* [Recorded data]

—————

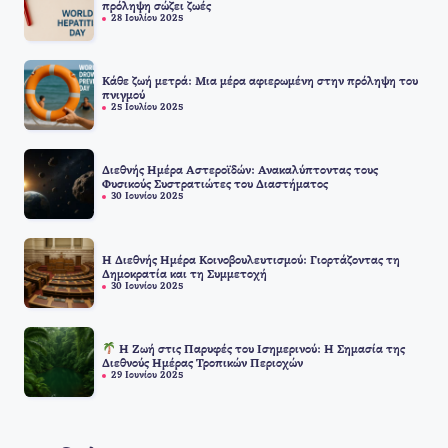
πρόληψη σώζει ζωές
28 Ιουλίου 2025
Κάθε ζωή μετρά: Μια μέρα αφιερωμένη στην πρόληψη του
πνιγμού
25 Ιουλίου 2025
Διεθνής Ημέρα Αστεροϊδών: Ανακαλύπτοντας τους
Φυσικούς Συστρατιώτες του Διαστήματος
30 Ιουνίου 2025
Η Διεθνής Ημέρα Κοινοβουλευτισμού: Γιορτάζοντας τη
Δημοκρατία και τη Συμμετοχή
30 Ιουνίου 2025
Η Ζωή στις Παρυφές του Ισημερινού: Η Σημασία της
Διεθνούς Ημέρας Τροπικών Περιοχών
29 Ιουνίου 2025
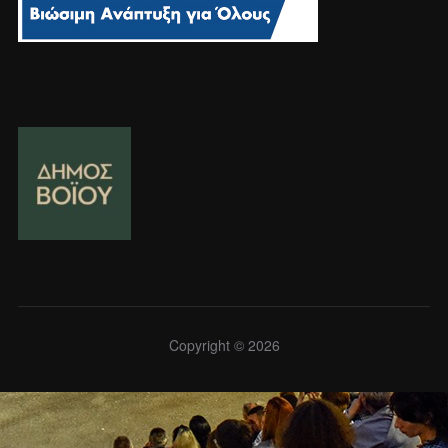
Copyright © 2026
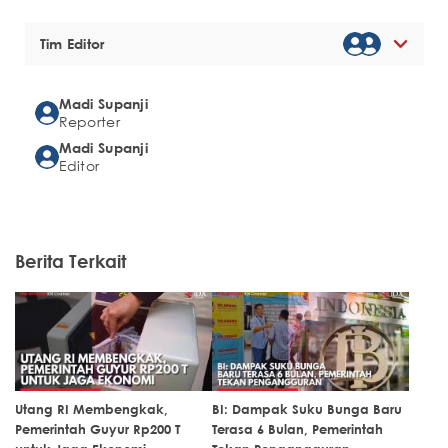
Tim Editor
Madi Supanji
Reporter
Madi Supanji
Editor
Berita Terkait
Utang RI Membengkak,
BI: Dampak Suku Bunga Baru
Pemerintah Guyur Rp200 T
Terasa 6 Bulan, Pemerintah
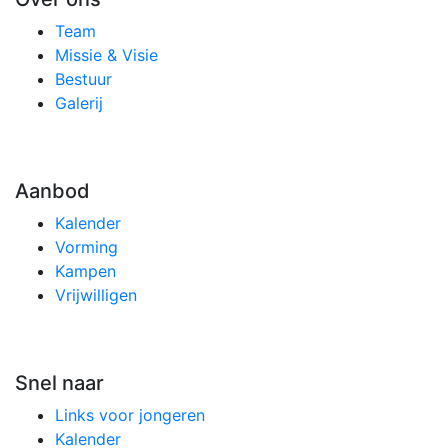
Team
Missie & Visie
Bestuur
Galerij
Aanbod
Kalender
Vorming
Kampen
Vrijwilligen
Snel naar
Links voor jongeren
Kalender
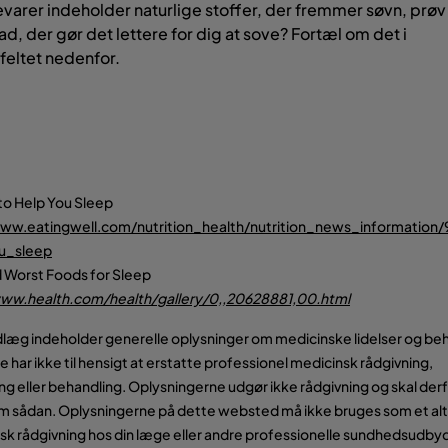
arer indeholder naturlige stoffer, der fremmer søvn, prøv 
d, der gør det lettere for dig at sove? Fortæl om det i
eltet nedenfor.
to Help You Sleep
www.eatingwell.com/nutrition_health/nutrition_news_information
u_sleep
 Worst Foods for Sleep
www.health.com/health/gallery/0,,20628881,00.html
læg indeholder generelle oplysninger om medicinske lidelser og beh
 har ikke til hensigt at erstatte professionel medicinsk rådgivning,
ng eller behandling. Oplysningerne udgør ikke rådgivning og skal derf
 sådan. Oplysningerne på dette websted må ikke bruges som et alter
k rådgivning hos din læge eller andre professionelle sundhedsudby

—————

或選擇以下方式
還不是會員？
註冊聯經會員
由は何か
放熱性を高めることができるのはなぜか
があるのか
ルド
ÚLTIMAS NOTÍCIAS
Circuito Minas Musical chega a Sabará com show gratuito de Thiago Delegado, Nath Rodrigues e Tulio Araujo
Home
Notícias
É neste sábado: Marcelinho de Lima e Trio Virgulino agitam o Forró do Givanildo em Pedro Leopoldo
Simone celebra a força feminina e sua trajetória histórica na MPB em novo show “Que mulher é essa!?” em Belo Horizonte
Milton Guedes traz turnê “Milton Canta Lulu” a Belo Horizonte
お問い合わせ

—————

* [Task details] An exact copy is needed of the entries above, starting at the line that holds "Δημοκρατία και τη Συμμετοχή" and stopping at the line that holds "k rådgivning hos", both kept; pictures stay out.

* [Solution for this task]
Δημοκρατία και τη Συμμετοχή
30 Ιουνίου 2025
Η Ζωή στις Παρυφές του Ισημερινού: Η Σημασία της
Διεθνούς Ημέρας Τροπικών Περιοχών
29 Ιουνίου 2025
Copyright © 2026
Tim Editor
Madi Supanji
Reporter
Madi Supanji
Editor
Berita Terkait
Utang RI Membengkak,
BI: Dampak Suku Bunga Baru
Pemerintah Guyur Rp200 T
Terasa 6 Bulan, Pemerintah
Team
Missie & Visie
Bestuur
Galerij
Aanbod
Kalender
Vorming
Kampen
Vrijwilligen
Snel naar
Links voor jongeren
Kalender
arer indeholder naturlige stoffer, der fremmer søvn, prøv 
d, der gør det lettere for dig at sove? Fortæl om det i
eltet nedenfor.
to Help You Sleep
www.eatingwell.com/nutrition_health/nutrition_news_information
u_sleep
 Worst Foods for Sleep
www.health.com/health/gallery/0,,20628881,00.html
læg indeholder generelle oplysninger om medicinske lidelser og beh
 har ikke til hensigt at erstatte professionel medicinsk rådgivning,
ng eller behandling. Oplysningerne udgør ikke rådgivning og skal derf
 sådan. Oplysningerne på dette websted må ikke bruges som et alter
k rådgivning hos din læge eller andre professionelle sundhedsudby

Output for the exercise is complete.